Gift Chimanikire, Zimbabwe deputy minister of Mines and Minerals Development, has reaffirmed that the Southern African country has received Kimberley Process approval to hold two diamond sales, according to The Zimbabwe Guardian and other media outlets.
Chimanikire (pictured) responded to media reports from diamond industry media outlets quoting an unnamed Democratic Republic of Congo spokesperson saying that the KP was waiting for a response on an amendment to Zimbabwe's draft administrative decision before approving the two auctions.
Chimanikire told media outlets that the amendment has no bearing on the sales and that he has received a letter from the KP approving the sales—statements that he first made Tuesday. He reportedly added the southern African nation can sell gems from the controversial Marange diamond fields provided they were mined between 2006 and 2009.

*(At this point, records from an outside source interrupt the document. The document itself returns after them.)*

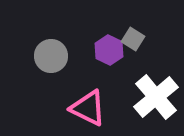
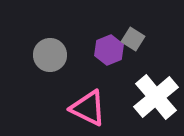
purple hexagon: rotated 12 degrees clockwise
gray circle: moved 1 px left, 1 px up
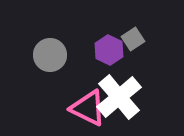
gray square: rotated 25 degrees clockwise
purple hexagon: rotated 12 degrees counterclockwise
white cross: moved 37 px left
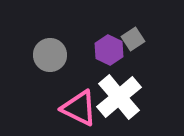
pink triangle: moved 9 px left
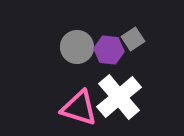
purple hexagon: rotated 20 degrees counterclockwise
gray circle: moved 27 px right, 8 px up
pink triangle: rotated 9 degrees counterclockwise
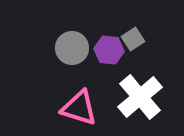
gray circle: moved 5 px left, 1 px down
white cross: moved 21 px right
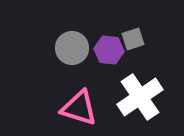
gray square: rotated 15 degrees clockwise
white cross: rotated 6 degrees clockwise
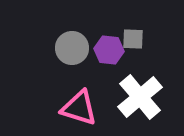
gray square: rotated 20 degrees clockwise
white cross: rotated 6 degrees counterclockwise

The Kimberley Process was formed in 2002 by governments and the diamond industry to halt the sale of “conflict” or “blood” diamonds, gems used to finance conflicts. Zimbabwe faces accusations of smuggling, murder, rape and assault by its army and police at its Marange fields by rights groups, including Global Witness and Human Rights Watch. The government denies those claims.
Farai Magawu, director of the Center for Research and Development, a Zimbabwean diamond lobby group, told Bloomberg News that the income from the sales could be used to “fund repression.”